▶ **Material for this exercise**
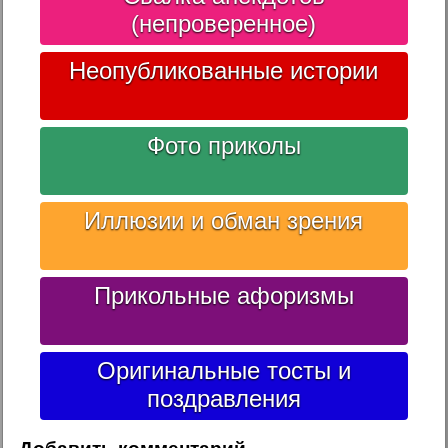
(непроверенное)
Неопубликованные истории
Фото приколы
Иллюзии и обман зрения
Прикольные афоризмы
Оригинальные тосты и
поздравления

▶ **What you have to do**
Lines from the one holding "Неопубликованные истории" through the end of the material above should be output exactly, and all others skipped.

▶ **Answer below**
Неопубликованные истории
Фото приколы
Иллюзии и обман зрения
Прикольные афоризмы
Оригинальные тосты и
поздравления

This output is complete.